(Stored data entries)
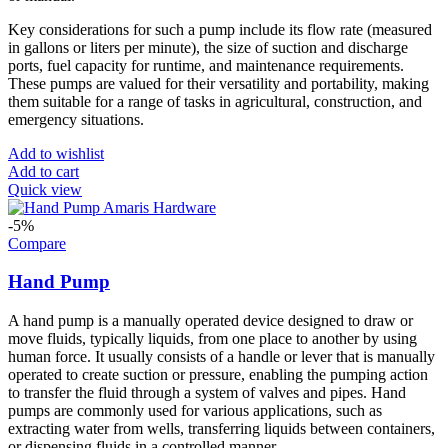
Key considerations for such a pump include its flow rate (measured
in gallons or liters per minute), the size of suction and discharge
ports, fuel capacity for runtime, and maintenance requirements.
These pumps are valued for their versatility and portability, making
them suitable for a range of tasks in agricultural, construction, and
emergency situations.
Add to wishlist
Add to cart
Quick view
-5%
Compare
Hand Pump
A hand pump is a manually operated device designed to draw or
move fluids, typically liquids, from one place to another by using
human force. It usually consists of a handle or lever that is manually
operated to create suction or pressure, enabling the pumping action
to transfer the fluid through a system of valves and pipes. Hand
pumps are commonly used for various applications, such as
extracting water from wells, transferring liquids between containers,
or dispensing fluids in a controlled manner.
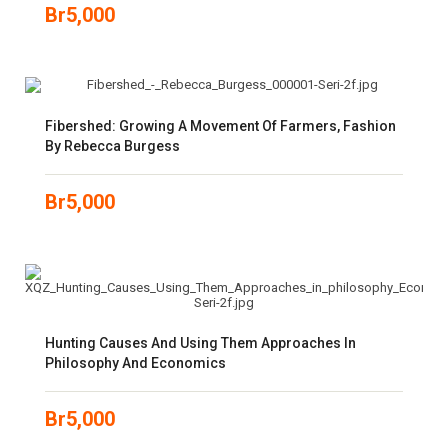
Br
5,000
Fibershed: Growing A Movement Of Farmers, Fashion
By Rebecca Burgess
Br
5,000
Hunting Causes And Using Them Approaches In
Philosophy And Economics
Br
5,000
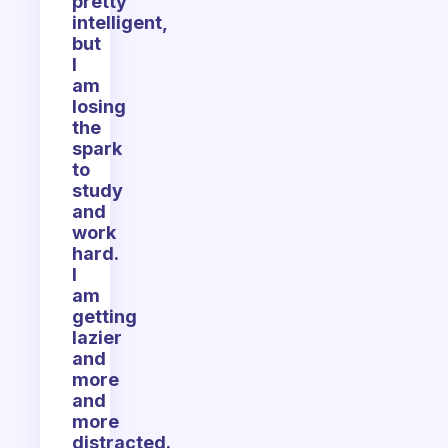
pretty
intelligent,
but
I
am
losing
the
spark
to
study
and
work
hard.
I
am
getting
lazier
and
more
and
more
distracted.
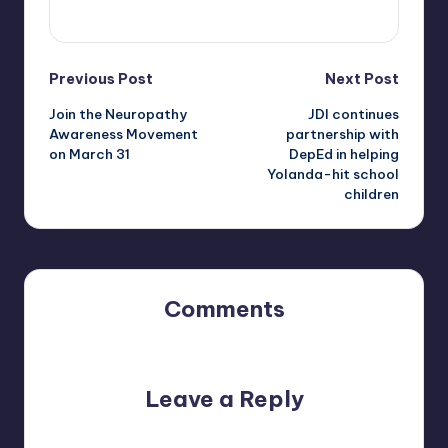
View All Posts
Post
Previous Post
Next Post
Join the Neuropathy
JDI continues
navigation
Awareness Movement
partnership with
on March 31
DepEd in helping
Yolanda-hit school
children
Comments
No comments yet. Why don’t you start the discussion?
Leave a Reply
Your email address will not be published.
Required fields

Exercise directions:
Transcribe only the trailing portion of the entries above: the line that contains "Yolanda-hit school" and each line after it.

Written response:
Yolanda-hit school
children
Comments
No comments yet. Why don’t you start the discussion?
Leave a Reply
Your email address will not be published.
Required fields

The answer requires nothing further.